La météo nous avait prédit un temps maussade et voilà qu’il faisait beau au pied de la chaîne du Jura, côté suisse. C’était au début printemps dernier. Après un peu de bateau, une dégustation inopinée nous a permis de déguster quelques cuvées issues des vignobles qui bordent le lac, Bielersee AOC. Cela se passait à la Vinothek Viniterra de Twann. Vous l’aurez compris, nous étions dans la partie bernoise du lac de Bienne (Bielersee en allemand). C’est une région bilingue où francophones et germanophones se côtoient, un peu comme chez moi, mais peut-être avec moins d’aléas, du moins, je crois. Le lac de Bienne constitue avec celui de Neuchâtel et celui de Morat, le Pays des Trois-Lacs ou Drei-Seen-Land réparti entre les cantons de Berne, Fribourg, Neuchâtel et Vaud. Le canton de Neuchâtel borde l’extrémité ouest du lac de Bienne. Voilà le décor planté, place à la dégustation.

Sur le lac de Bienne

Accoudé au comptoir de la vinothèque

 

Elle semblait totalement improvisée, cette dégustation, mais la bonne humeur, l’entrain, l’endroit et puis la qualité du choix des vins et la présence des vignerons ont rapidement infirmé cette première impression. Mais quoi de plus sympa que de déguster dans une atmosphère décontractée où tout est prévu sans que cela ne se ressente.

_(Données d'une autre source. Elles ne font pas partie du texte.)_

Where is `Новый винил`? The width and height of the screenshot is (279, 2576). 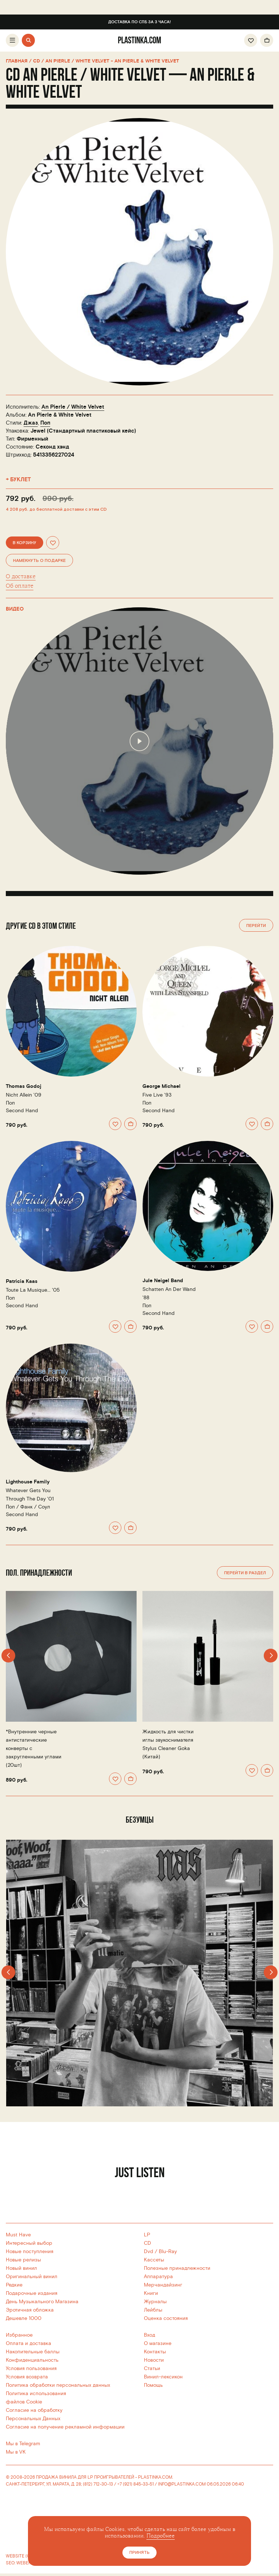 Новый винил is located at coordinates (21, 2268).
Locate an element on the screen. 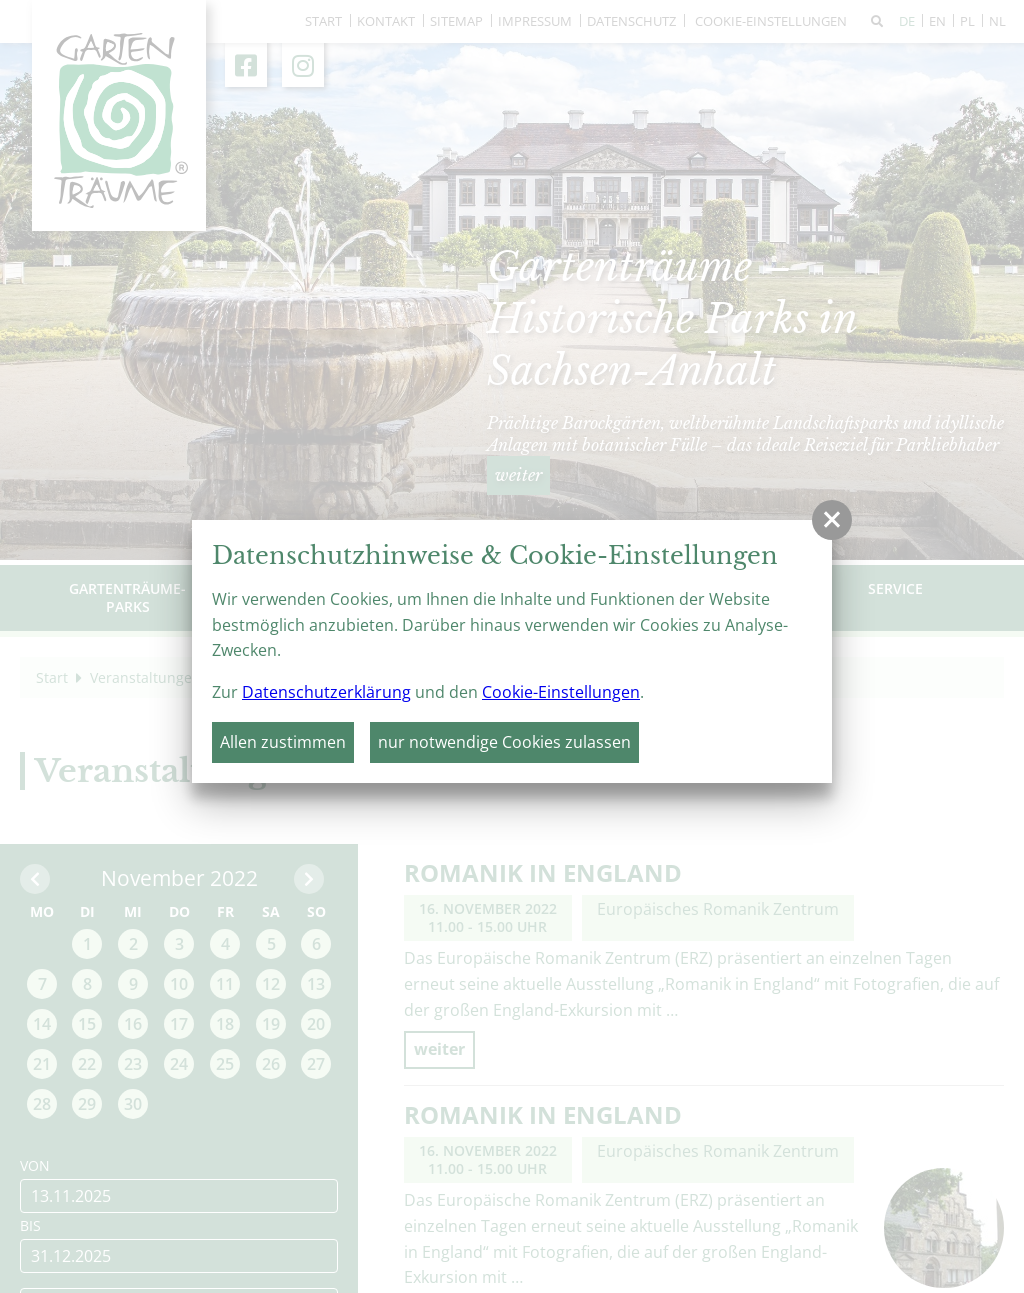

Clos de Rive 2015 Chasselas Bielersee AOC Andrey Weinbau à Ligerz

Robe blanche au léger jaune, des fruits blancs et jaunes maculent de leur chair quelques cailloux éclatés, impression de marmelades de mirabelle et de poire aux accents fumés. Belle fraîcheur en bouche avec du croquant que la trace de carbonique rend plus perceptible, plus pointue. Les parfums de rose blanche et d’aubépine se pavanent avant de laisser la guimauve et l’amande terminer l’élégant discours. www.andreywein.ch  Un vin délicat qui a renforcé notre bonne humeur.

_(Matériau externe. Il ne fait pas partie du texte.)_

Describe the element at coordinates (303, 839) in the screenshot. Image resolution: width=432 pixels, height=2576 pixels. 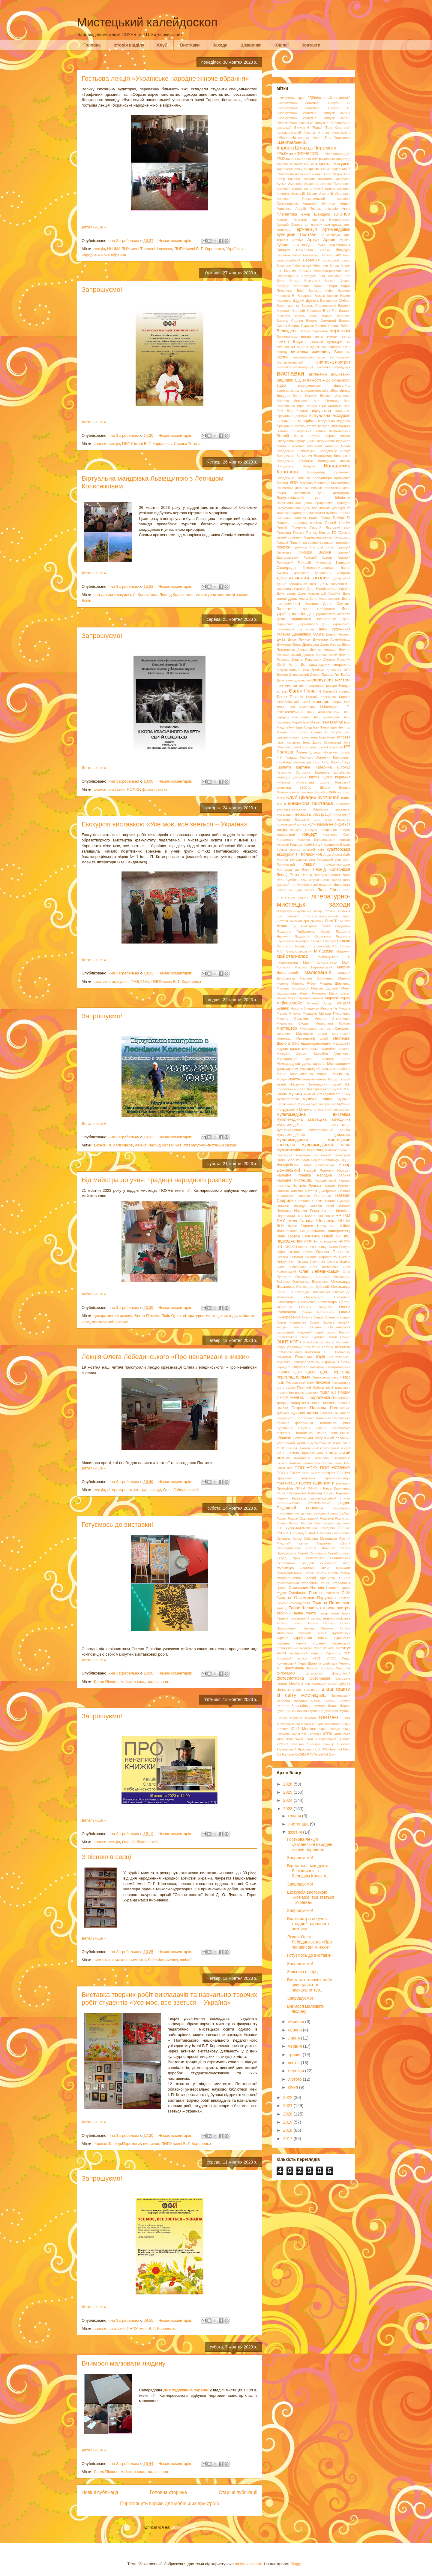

Chasselas 2015 Bielersee AOC Weingut Bielerhaus à Ligerz

La robe lumineuse, presque fluo au mélange de vert et de jaune, au nez de gelée de pissenlit et de poire croquante couchée sur un lit de foin. La bouche suave, fraîche, rappelle les tisanes de montagne accompagnées d’un carré de chocolat blanc. La texture fluide au liseré délicatement amer au goût de réglisse. Un chasselas particulier mais dont le caractère affirmé plaît. www.bielerhaus.ch

Chasselas 2015 Bielersee AOC Weinbau Schlössli à Twann

Transparence jaune aux nuances vertes qui évoque le citron et le melon poudrés de poivre noir et de muscade. La bouche offre un équilibre assez différent des deux premiers. Moins acide, il s’avère plus ample, plus large, parfumé d’angélique, de bigarreau et d’agrumes confits, style tutti frutti sans le sucre, mais avec une pointe saline. Un autre aspect du Chasselas bien plus nuancé qu’on le croit en général.

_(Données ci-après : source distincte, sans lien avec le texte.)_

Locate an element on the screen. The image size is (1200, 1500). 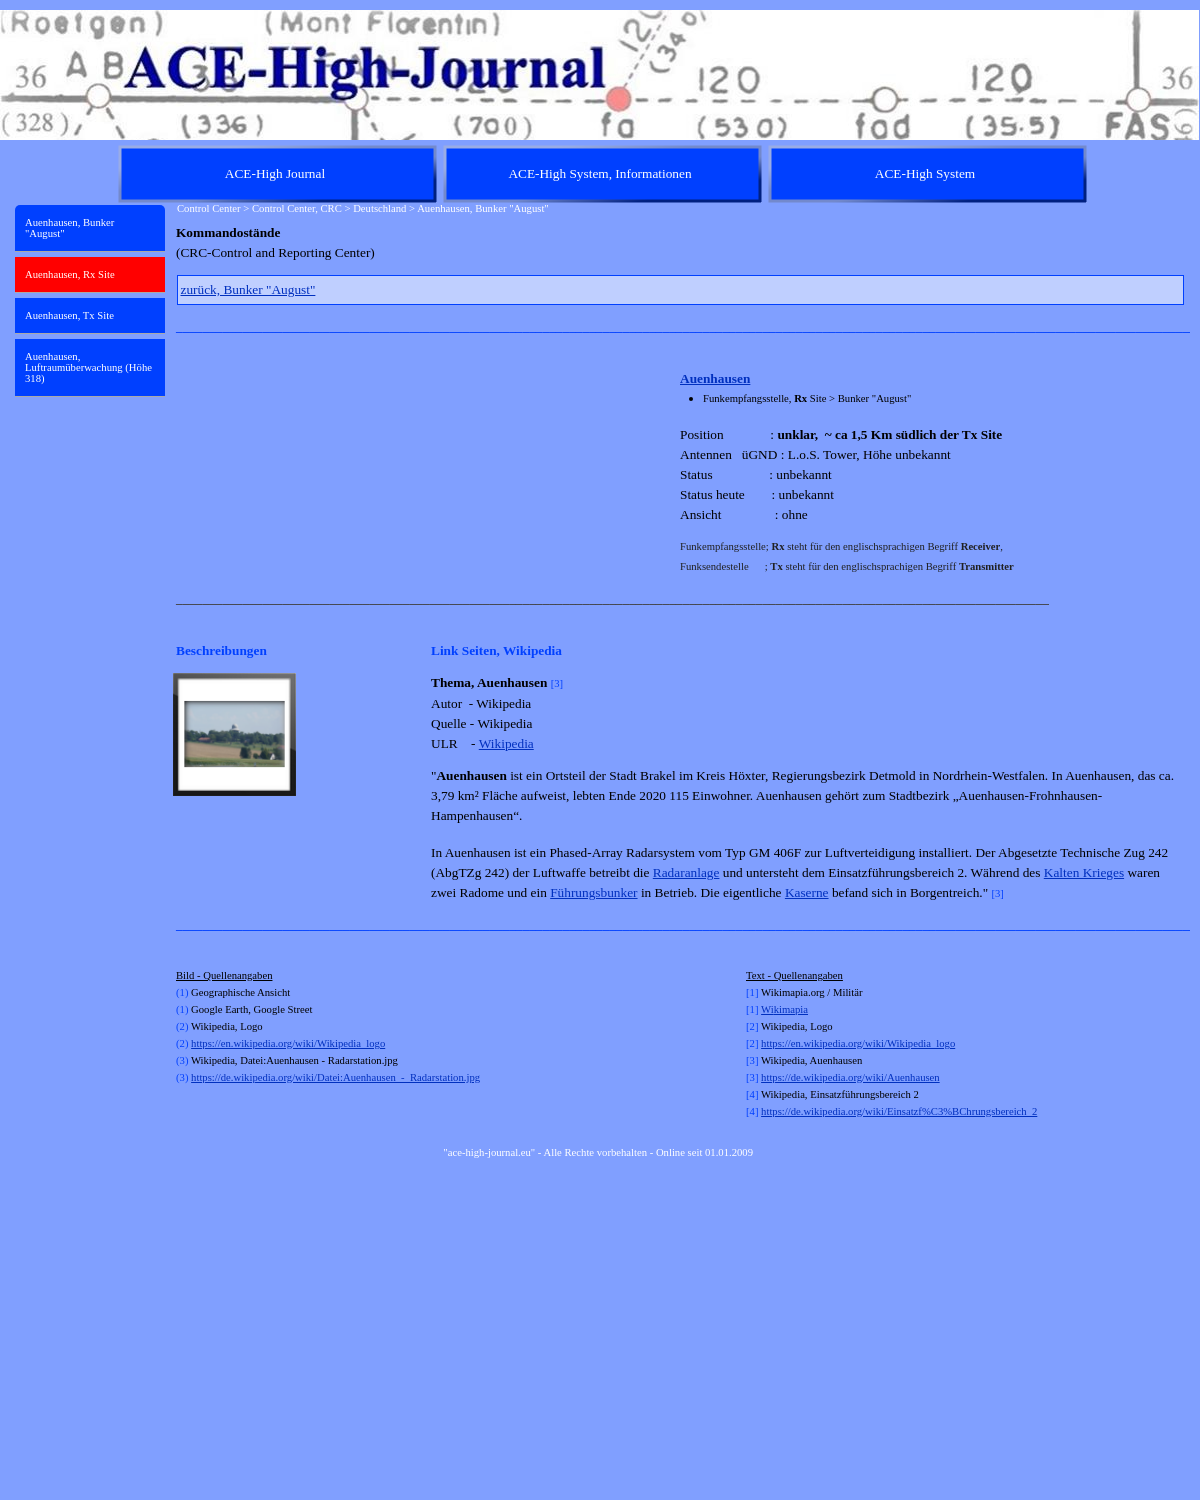 https://de.wikipedia.org/wiki/Auenhausen is located at coordinates (850, 1077).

Fromentin 2015 Lac de Bienne AOC Domaine du Signolet à La Neuveville

Jaune blanc, nez de pêche blanche épinglée d’une étoile de carambole et coiffée d’une feuille de menthe poivrée. La bouche à la fois acidulée comme les jus mêlés d’une groseille à maquereau et d’un citron jaune et salée comme une goutte d’embrun. Après ce va-et-vient gustatif, le vin s’assagit et nous livre quelques subtiles nuances de mandarine, de noisette et de fougère. Sacré Savagnin alias Fromentin! www.lesignolet.ch

Blanc 2015 Bielersee AOC Anne-Claire Schott à Twann

Un vin particulier, la robe vert pâle, le nez respire l’asparagus et la rose ancienne, le silex, la fougère, un rien la rhubarbe. La bouche croque et nous fait craquer par cet oscillation subtile entre fraîcheur et amertume. Un duo qui vite se transforme en trio avec la suavité des fruits confits. Tout y est bien sec, mais avec de l’onctuosité. Il est à la fois tranchant et généreux, plein de caractère mais courtois. Et puis élégant, très élégant avec cet élan floral qui ne nous lâche pas. Le plus marrant, c’est que c’est un vin d’assemblage aux raisins cueillis le long des murets, là où le soleil le réchauffe le plus. Ces six cépages, Chasselas, Pinot Noir et Gris, Chardonnay, Sylvaner et Sauvignon ont été vinifié dans un œuf. www.schottweine.ch www.aromaderlandschaft.ch

Ce qui étonne aussi, c’est la grande fraîcheur de ces vins. Avant de rejoindre la vinothèque, un passage sur l’île Saint Pierre au milieu du lac de Bienne nous avait confronté à un équilibre tout différent.

Les Chasselas y étaient moins vifs, comme les autres cépages. Mais certes tout aussi agréables à déguster. L’explication la plus plausible, le sol. Sur l’île, la vigne pousse dans des sables de grès décomposés, donc un sol acide. Alors que sur la rive nord, autour de Twann, elle est plantée dans des calcaires, un sol basique. Ma courte expérience sur le sujet, selon laquelle un sol basique donne des vins plus acides et inversément un sol acide donne des vins moins acides, semble se vérifier, au moins quand la nature même du substrat n’offre qu’un seul type de roche; après, tout peut se nuancer.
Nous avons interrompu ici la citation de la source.